Dysplasia can also be seen in 3-7% of these patients. Patients with Barrett's esophagus need to be followed up with a biopsy annually or at least every 3 years. Continuous medication use does not prevent cancer development 100% in cases with Barrett's Esophagus. The most important reason for this is that although acid leakage is prevented with medication, contact with bile cannot be prevented. Surgical treatment provides a more protective treatment by preventing both acid and bile from leaking from the stomach into the esophagus.
What Kind of Problems Can Be Encountered After Surgery in Gastroesophageal Reflux?
When performed by experienced people, the results are generally very good. However, some problems may be encountered, especially in patients with neurological problems.
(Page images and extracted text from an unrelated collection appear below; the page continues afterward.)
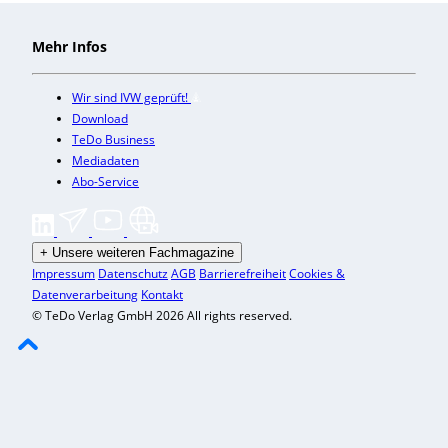
Mehr Infos
Wir sind IVW geprüft!
Download
TeDo Business
Mediadaten
Abo-Service
+
Unsere weiteren Fachmagazine
Impressum
Datenschutz
AGB
Barrierefreiheit
Cookies &
Datenverarbeitung
Kontakt
© TeDo Verlag GmbH 2026 All rights reserved.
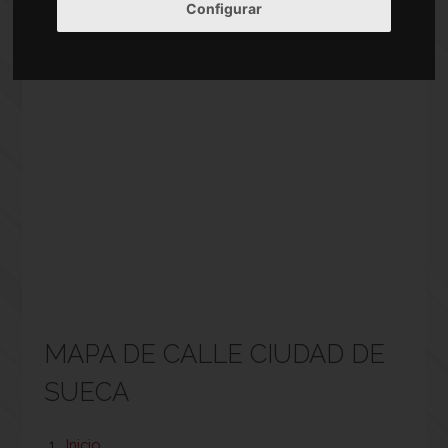
Configurar
MAPA DE CALLE CIUDAD DE
SUECA
Inicio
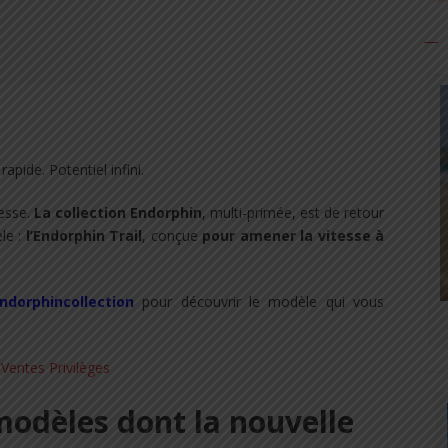
apide. Potentiel infini.
esse.
La collection Endorphin
, multi-primée, est de retour
le :
l’Endorphin Trail
, conçue
pour amener la vitesse à
dorphincollection
pour découvrir le modèle qui vous
modèles dont la nouvelle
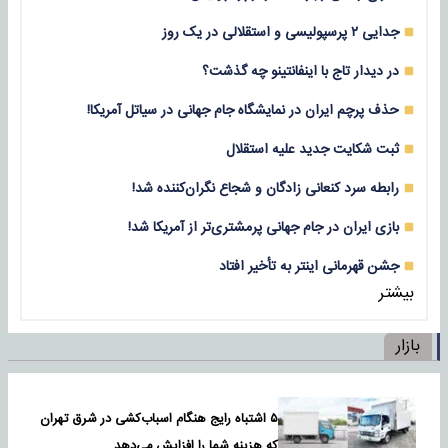
جدایی ۲ پرسپولیسی و استقلالی در یک روز
در دیدار تاج با اینفانتینو چه گذشت؟
حذف پرچم ایران در نمایشگاه جام جهانی در سیاتل آمریکا!
ثبت شکایت جدید علیه استقلال
رابطه سرد کنعانی زادگان و شجاع نگران‌کننده شد!
بازی‌ ایران در جام جهانی پرمشتری‌تر از آمریکا شد!
جشن قهرمانی اینتر به تأخیر افتاد
بیشتر
بازار
۵ اشتباه رایج هنگام اسباب‌کشی در شرق تهران
که هزینه شما را افزایش می‌دهد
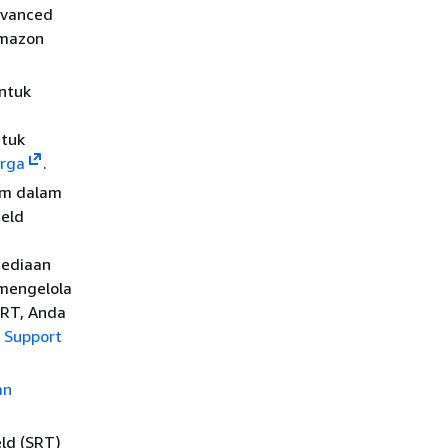
dvanced
Amazon
ntuk
ntuk
arga
.
am dalam
eld
sediaan
 mengelola
SRT, Anda
Support
an
ld (SRT)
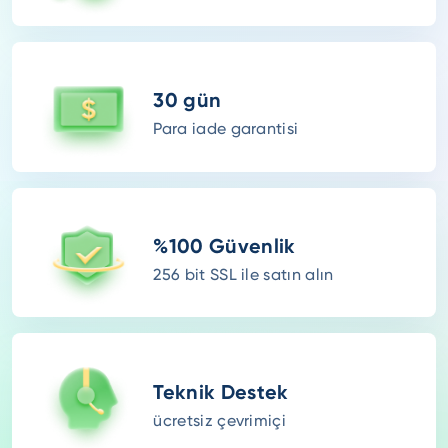
30 gün
Para iade garantisi
%100 Güvenlik
256 bit SSL ile satın alın
Teknik Destek
ücretsiz çevrimiçi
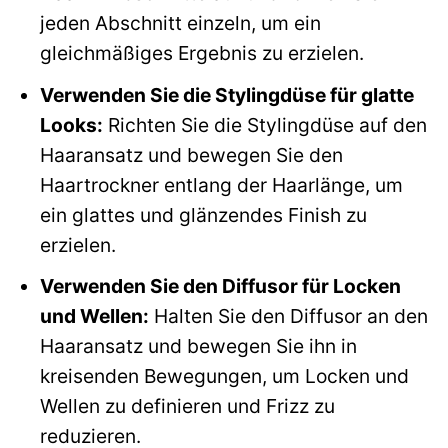
jeden Abschnitt einzeln, um ein
gleichmäßiges Ergebnis zu erzielen.
Verwenden Sie die Stylingdüse für glatte
Looks:
Richten Sie die Stylingdüse auf den
Haaransatz und bewegen Sie den
Haartrockner entlang der Haarlänge, um
ein glattes und glänzendes Finish zu
erzielen.
Verwenden Sie den Diffusor für Locken
und Wellen:
Halten Sie den Diffusor an den
Haaransatz und bewegen Sie ihn in
kreisenden Bewegungen, um Locken und
Wellen zu definieren und Frizz zu
reduzieren.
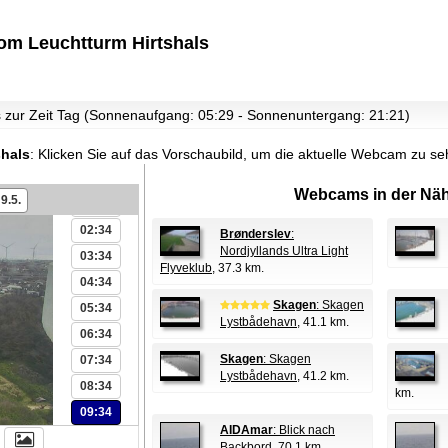
om Leuchtturm Hirtshals
es zur Zeit Tag (Sonnenaufgang: 05:29 - Sonnenuntergang: 21:21)
shals
:
Klicken Sie auf das Vorschaubild, um die aktuelle Webcam zu se
00:34
Webcams in der Näh
9.5.
01:34
02:34
Brønderslev
:
Nordjyllands Ultra Light
03:34
Flyveklub
, 37.3 km.
04:34
Skagen
: Skagen
05:34
Lystbådehavn
, 41.1 km.
06:34
Skagen
: Skagen
07:34
Lystbådehavn
, 41.2 km.
08:34
km.
09:34
AIDAmar
: Blick nach
Backbord
, 70.1 km.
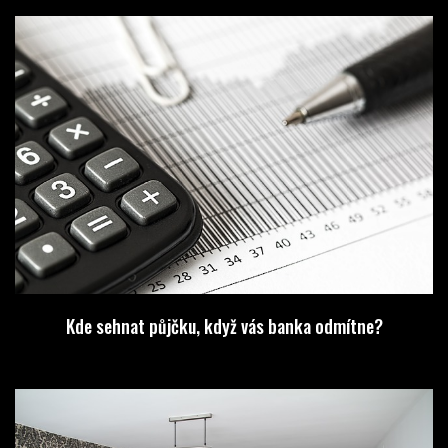
Kde sehnat půjčku, když vás banka odmítne?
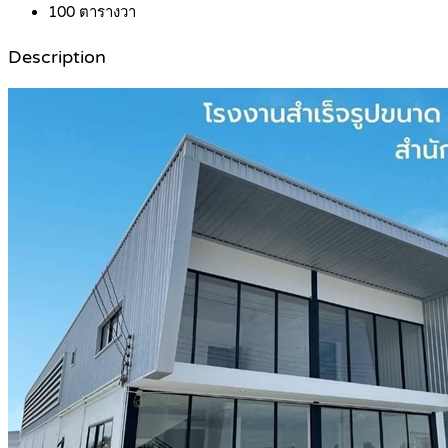
100
ตารางวา
Description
These may include; failure of the surgery and recurrence of reflux, narrowing and difficulty swallowing at the surgical site, paraesophageal hernia, wound infection, bleeding, intestinal adhesions and a condition called Gas Blotting due to the patient not being able to burp.
*** The information provided here, the content of the website, is designed to inform visitors, especially families. No information should be considered as advice by visitors and should not lead to any decision or action. The patient should definitely be examined by a pediatric surgeon on the subject, and a decision should be made by consulting him/her and consulting his/her personal knowledge.